I think the best case scenario is shopping with a local dealer or buying from a trusted reseller who can show you the ropes in person. Not only does this cut down on packaging, it keeps your money in your local economy! You’ll have someone who you can go back to with questions, who can tell you to just change the needle instead of taking it in for a full cleaning.
BUT I also understand, that like me, sometimes you are learning and working in tiny bits of time, in between naps. I understand that it can be inconceivable to take 3 hours out of a day to visit a shop when you’re nursing a tiny person and working around naps! So, I also have my recommendation for the best new machine to order off Amazon below and some pros & cons to consider when considering vintage vs new sewing machines.
Vintage sewing machine vs new pros & cons
I realize ‘vintage’ will mean different things to different people. I don’t remember how old my Kenmore was, but it had different stitch options and was maybe not old enough to be vintage? So, remembering that, the pros & cons I can think of for each option:
Vintage machine – pros:
- Made to last for decades
- Metal parts – hard to break
- Issues are often cheaper to fix because they are mechanical, as opposed to computerized
- Though they weren’t built for knits, they were built for thicker fabrics and can handle heavier weights with ease
- Can often be found for free or inexpensive
- Saving something from the landfill
Vintage machine – cons:
- It can be expensive or challenging to find replacement parts, manuals, cords, etc.
- Many only have a straight stitch, which isn’t ideal for sewing knit fabrics
- After being used for years, may have quirks or issues that are difficult for a beginner to diagnose and/or fix
Modern machine – pros:
- More bells & whistles – the automatic button hole function is amazing!
- Possibly comes with a warranty or service package, if purchased new
- Plastic parts mean they are lighter, easier to travel with
- More popular machines often have specific video tutorials for how to use them, online, which is great for beginners
- Some functions may make sewing more accessible – for example, I have an old back injury and it is so much more comfortable for me to sew using the button (no foot pedal!)
Modern machine – cons:
- Computerized displays are more expensive to fix – often repairs on cheaper machines aren’t worth it, it makes more sense to just buy another one
- Environmental aspects of buying new (packaging) & buying modern (planned obsolescence)
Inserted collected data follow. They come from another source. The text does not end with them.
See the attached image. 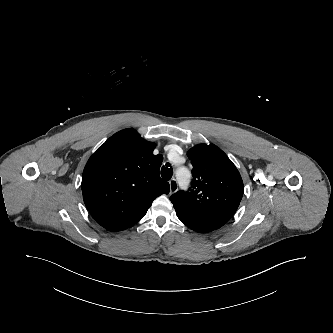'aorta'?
Returning a JSON list of instances; mask_svg holds the SVG:
<instances>
[{"mask_svg": "<svg viewBox=\"0 0 333 333\" xmlns=\"http://www.w3.org/2000/svg\"><path fill=\"white\" fill-rule=\"evenodd\" d=\"M176 178L180 185H186L190 179V172L187 168L185 167H179L176 170Z\"/></svg>", "mask_w": 333, "mask_h": 333, "instance_id": "762f6f07", "label": "aorta"}]
</instances>
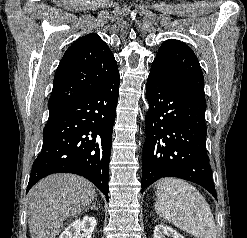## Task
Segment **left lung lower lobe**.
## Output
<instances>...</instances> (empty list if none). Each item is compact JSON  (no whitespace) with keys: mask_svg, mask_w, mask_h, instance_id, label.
Instances as JSON below:
<instances>
[{"mask_svg":"<svg viewBox=\"0 0 247 238\" xmlns=\"http://www.w3.org/2000/svg\"><path fill=\"white\" fill-rule=\"evenodd\" d=\"M146 95L142 192L160 178L201 185L217 198L206 151L205 98L151 67Z\"/></svg>","mask_w":247,"mask_h":238,"instance_id":"left-lung-lower-lobe-1","label":"left lung lower lobe"}]
</instances>
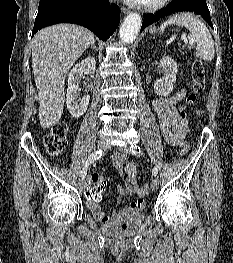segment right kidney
Here are the masks:
<instances>
[{
    "mask_svg": "<svg viewBox=\"0 0 233 263\" xmlns=\"http://www.w3.org/2000/svg\"><path fill=\"white\" fill-rule=\"evenodd\" d=\"M96 69V61L93 57H87L81 63H77L68 75V89L66 94V105L74 118L81 117L87 110L90 96H80L79 84L83 72L93 74Z\"/></svg>",
    "mask_w": 233,
    "mask_h": 263,
    "instance_id": "obj_1",
    "label": "right kidney"
}]
</instances>
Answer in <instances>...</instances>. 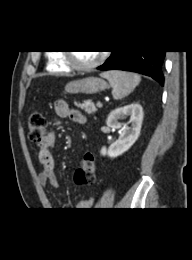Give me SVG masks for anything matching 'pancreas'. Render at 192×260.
<instances>
[{"mask_svg":"<svg viewBox=\"0 0 192 260\" xmlns=\"http://www.w3.org/2000/svg\"><path fill=\"white\" fill-rule=\"evenodd\" d=\"M74 105L82 109L87 114H94L98 110L94 102L91 100L84 101L83 103L74 102Z\"/></svg>","mask_w":192,"mask_h":260,"instance_id":"1","label":"pancreas"}]
</instances>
So what new machine would I recommend for beginners, if you don’t have a local shop or can’t get to one and want to shop online? This one! (and check out my post of easy sewing projects for beginners, to get a head start!).
It has amazing reviews, several people who I know and trust have used it for years and recommended it, and I have had great luck with Brother brand (they aren’t, and have never paid me! I just like their machines).
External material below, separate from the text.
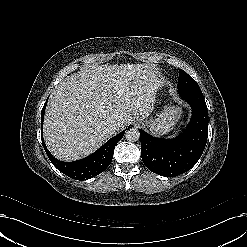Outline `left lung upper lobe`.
I'll return each mask as SVG.
<instances>
[{"label": "left lung upper lobe", "instance_id": "5c2ea615", "mask_svg": "<svg viewBox=\"0 0 247 247\" xmlns=\"http://www.w3.org/2000/svg\"><path fill=\"white\" fill-rule=\"evenodd\" d=\"M194 85H198L197 82L192 77H190L184 70H180L177 87L186 88Z\"/></svg>", "mask_w": 247, "mask_h": 247}]
</instances>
This is not the machine I have in the pictures up above! I have the Simplicity SB3129, which I bought from the dealer, the Amazon equivalent is the Brother Project Runway PC420PRW. I am very happy with it, but it is pricey for a beginner machine.
So, that is why I’m glad I ditched my older machine for a newer one. But, if/when I need or want a new machine? I’ll definitely consider a vintage one again, especially now that I am more experienced in trouble shooting machine errors and confident in my sewing ability!
What is your experience with vintage sewing machine vs new? Share in the comments!